Angels, wings sold separately

Eric Whitacre's Paradise Lost: Shadows and Wings, whose concert version received its New York premiere tonight at Carnegie Hall (presented by DCINY), is a cannily crafted mash-up. Mix together quasi-Biblical fantasy narrative, electronic beats, martial-arts dueling, cinematic choral writing, solidly written musical-theater numbers for an ensemble of seven soloists, and, yes, some derivative dialogue, and you might get something like what we saw tonight. It's the closest I've ever come to seeing a video-game soundtrack staged live. And thus, I found the experience fun but not very emotional. The world depicted is sort of like Lord of the Flies, if they'd had more organized leaders in the group. The heroine of the show, Exstasis, played by Whitacre's wife, Hila Plitmann, seeks to break free from the order imposed by Logos and find the wings that were plucked from the children years earlier when their parents locked them inside a fortress to protect them from the darkness outside and prevent them from flying away. The lyrics are imbued with themes of flight vs. strength, freedom vs. authority, of being alone, and keeping things together, and they are lyrical. It wasn't hard to imagine visual representations of many of the scenes. (I understand the more fully staged productions of this work have included Japanese-style anime.) Sadly, too much of the spoken dialogue is the kind you've heard so many times before in cheaply written cartoons and subpar action movies. That said, there was a charm and humor to many of the simple lines uttered by bass-baritone Rodolfo Nieto in the character of Gravitas. Overall, the soundscape Whitacre creates helps to make you forget about the shortcomings; the 400+ member chorus on stage tonight added to the epic feeling the show seeks to create.

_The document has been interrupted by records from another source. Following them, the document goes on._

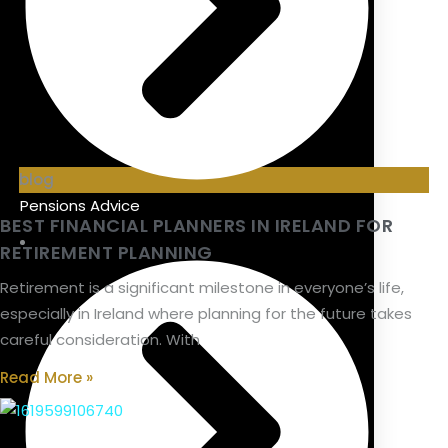
blog
Pensions Advice
BEST FINANCIAL PLANNERS IN IRELAND FOR
RETIREMENT PLANNING
Retirement is a significant milestone in everyone’s life,
especially in Ireland where planning for the future takes
careful consideration. With
Read More »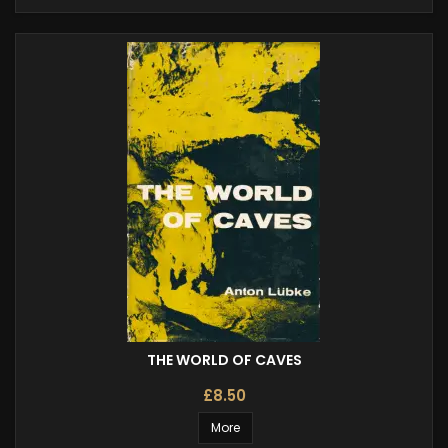
THE WORLD OF CAVES
£8.50
More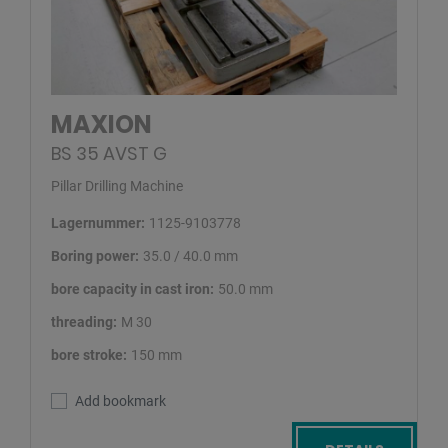
MAXION
BS 35 AVST G
Pillar Drilling Machine
Lagernummer:
1125-9103778
Boring power:
35.0 / 40.0 mm
bore capacity in cast iron:
50.0 mm
threading:
M 30
bore stroke:
150 mm
Add bookmark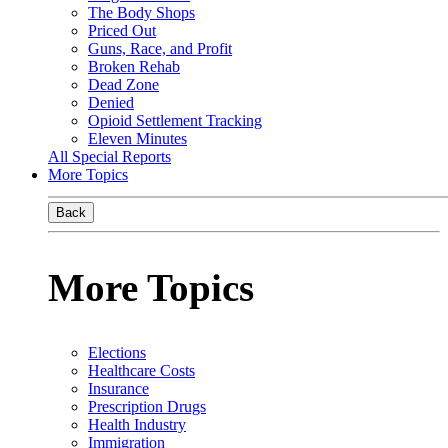
The Body Shops
Priced Out
Guns, Race, and Profit
Broken Rehab
Dead Zone
Denied
Opioid Settlement Tracking
Eleven Minutes
All Special Reports
More Topics
Back
More Topics
Elections
Healthcare Costs
Insurance
Prescription Drugs
Health Industry
Immigration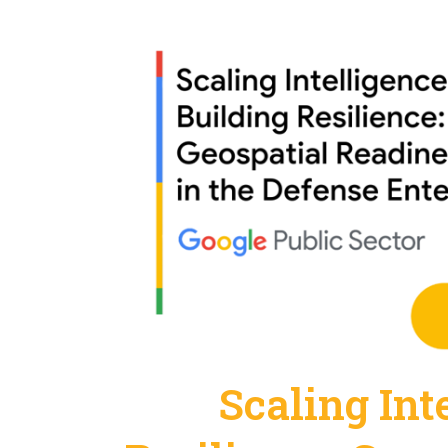
Scaling Int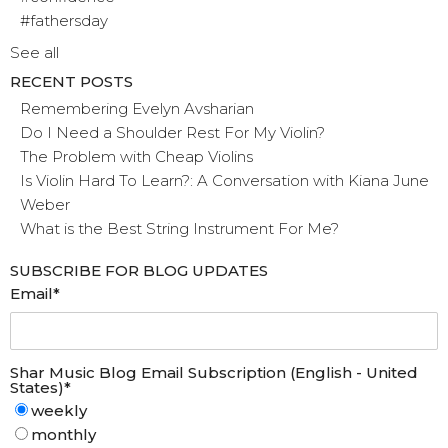
#fathersday
See all
RECENT POSTS
Remembering Evelyn Avsharian
Do I Need a Shoulder Rest For My Violin?
The Problem with Cheap Violins
Is Violin Hard To Learn?: A Conversation with Kiana June
Weber
What is the Best String Instrument For Me?
SUBSCRIBE FOR BLOG UPDATES
Email
*
Shar Music Blog Email Subscription (English - United
States)
*
weekly
monthly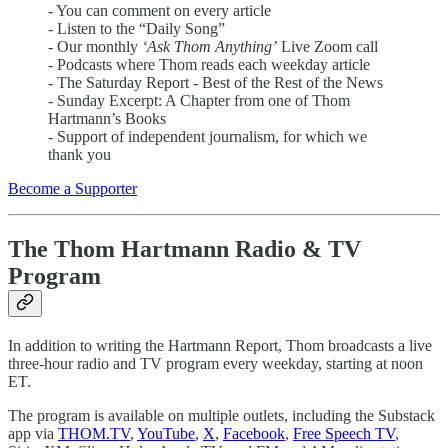
- You can comment on every article
- Listen to the “Daily Song”
- Our monthly
‘Ask Thom Anything’
Live Zoom call
- Podcasts where Thom reads each weekday article
- The Saturday Report - Best of the Rest of the News
- Sunday Excerpt: A Chapter from one of Thom
Hartmann’s Books
- Support of independent journalism, for which we
thank you
Become a Supporter
The Thom Hartmann Radio & TV
Program
In addition to writing the Hartmann Report, Thom broadcasts a live
three-hour radio and TV program every weekday, starting at noon
ET.
The program is available on multiple outlets, including the Substack
app via
THOM.TV
,
YouTube
,
X
,
Facebook
,
Free Speech TV
,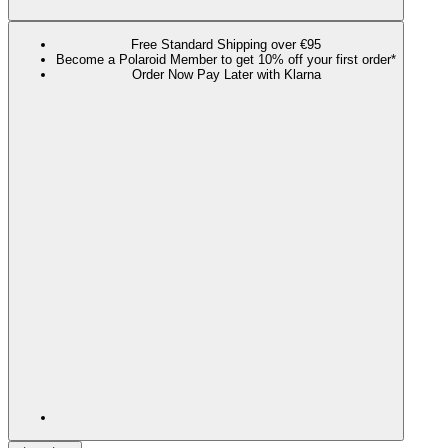
Free Standard Shipping over €95
Become a Polaroid Member to get 10% off your first order*
Order Now Pay Later with Klarna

This one-off concert performance elicited two standing ovations from an audience filled by many who knew the choristers, and the musical motif introduced by "What If" was catchy enough to inspire some whistling on the way out. The work did run for several weeks as a fully staged musical at the Boston Court Theatre in Pasadena in the summer of 2007, and won accolades from Variety for pulling off "stunning effects" that transcended the 99-seat house. Tonight's performance was less than 90 minutes without intermission, while that production ran two and a half hours, which leaves me wondering what was cut. I can see this piece finding an audience if it were to mount another long run, and it definitely deserves respect for its craftsmanship, even if I was left a little earthbound by the experience.